Nemea did not answer; she lept easily up onto the bed and stretched herself out along his side; laid out like that, she was as tall as he was, and they made for an intimidating sight. Jean left them in peace, ushered Mattie away from the doorway where she'd been gawking, and started to pull the door closed behind them before she thought better of it. No doubt Nemea was a very resourceful creature, but even she might struggle with a doorknob, and it would be best, Jean thought, to leave the door open, so Nemea could come and find her, if need be. In her heart, though, Jean dearly hoped she would not see the lioness again until breakfast.
"What happened to him, Jean?" Mattie asked her urgently, peering through the crack in the doorway as if to get a better look. Jean took Mattie by the elbow, and marched her smartly back to the kitchen, not wanting to answer such a question within sight of that bedroom door.
"I'll tell you what happened to him," Jean said darkly as they returned to their seats, and their supper. "He happened to himself. The man smelled like the inside of a whiskey barrel. God only knows how he made his way home in that state."
Drunk as a lord, while his father lay dying; Jean had been wondering what sort of man Lucien Blake was, and she rather thought he'd just answered that question for her, and she rather wished he hadn't, for the truth was bitterly disappointing. Great men have big souls, her mother had told her, and perhaps Lucien Blake could have been a great man, for he had quite the biggest daemon - the biggest soul - Jean had ever seen, but there was nothing great about him now, not to her eyes.
"His daemon-"
"Nemea," Jean supplied the name absently.
"Nemea. She seems lovely, Jean," Mattie said, her eyes wide and earnest. "And if she is, then he must be, too."
That was the part that Jean couldn't quite wrap her head around. Nemea had been polite and soft spoken; in fact, she'd said very little, and yet when she did speak she had several times admonished Lucien for his behavior. What could it mean, Jean wondered, that his daemon should seem to disapprove of his behavior? Did that mean that Lucien himself did not want to be like this, abrasive and drunk and irresponsible? Some people were at odds with their daemons, at odds with their very natures, and Jean knew a thing about that for she had been trying, all her life, to encourage Halcyon to settle down, and he had refused at every turn. Jean longed, most fervently, to rehabilitate her own heart into something more sedate, something less wild; was Lucien the opposite, made reckless somehow, and while his heart yearned for peace? It was a strange thought.
"Oh, she is, lovely, isn't she, Jean?" Halcyon came to light on her shoulder, and brushed his little head against her cheek affectionately, and Jean reached for him, trailed her fingertips over his feathers and sighed, just a little.
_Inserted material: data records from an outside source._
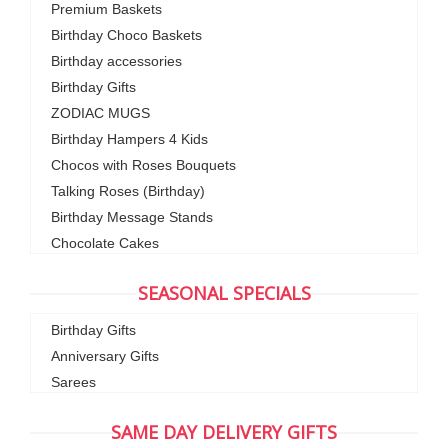
Premium Baskets
Birthday Choco Baskets
Birthday accessories
Birthday Gifts
ZODIAC MUGS
Birthday Hampers 4 Kids
Chocos with Roses Bouquets
Talking Roses (Birthday)
Birthday Message Stands
Chocolate Cakes
SEASONAL SPECIALS
Birthday Gifts
Anniversary Gifts
Sarees
SAME DAY DELIVERY GIFTS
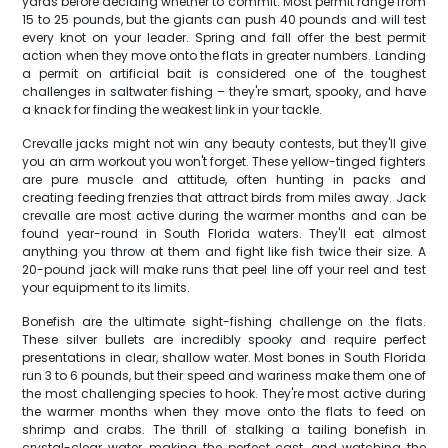
yards before deciding whether to commit. Most permit range from
15 to 25 pounds, but the giants can push 40 pounds and will test
every knot on your leader. Spring and fall offer the best permit
action when they move onto the flats in greater numbers. Landing
a permit on artificial bait is considered one of the toughest
challenges in saltwater fishing – they're smart, spooky, and have
a knack for finding the weakest link in your tackle.
Crevalle jacks might not win any beauty contests, but they'll give
you an arm workout you won't forget. These yellow-tinged fighters
are pure muscle and attitude, often hunting in packs and
creating feeding frenzies that attract birds from miles away. Jack
crevalle are most active during the warmer months and can be
found year-round in South Florida waters. They'll eat almost
anything you throw at them and fight like fish twice their size. A
20-pound jack will make runs that peel line off your reel and test
your equipment to its limits.
Bonefish are the ultimate sight-fishing challenge on the flats.
These silver bullets are incredibly spooky and require perfect
presentations in clear, shallow water. Most bones in South Florida
run 3 to 6 pounds, but their speed and wariness make them one of
the most challenging species to hook. They're most active during
the warmer months when they move onto the flats to feed on
shrimp and crabs. The thrill of stalking a tailing bonefish in
crystal-clear water, making the perfect cast, and watching the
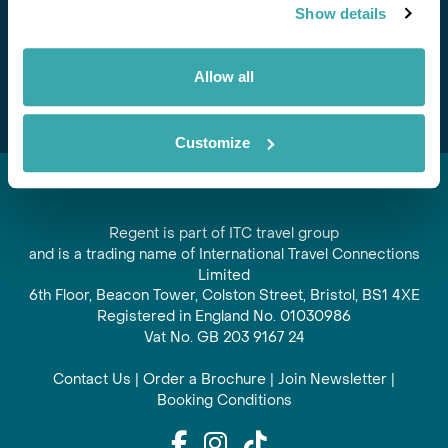
Show details
offers and experiences
Subscribe
Allow all
Customize
Regent is part of ITC travel group
and is a trading name of International Travel Connections
Limited
6th Floor, Beacon Tower, Colston Street, Bristol, BS1 4XE
Registered in England No. 01030986
Vat No. GB 203 9167 24
Contact Us
|
Order a Brochure
|
Join Newsletter
|
Booking Conditions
"She's awfully big," Osiris said, a little apprehensively, "but she is trying to take care of him."
"Perhaps he's simply had a bad day," Mattie suggested.
"I'm sure you're right," Jean agreed. Mostly, she just wanted to put an end to any further discussion about young Doctor Blake and his strange daemon, for the thought of them troubled her deeply. "Grief does all manner of things to people. We shall give Doctor Blake the benefit of the doubt. Now go on, Mattie, eat your supper before it gets cold."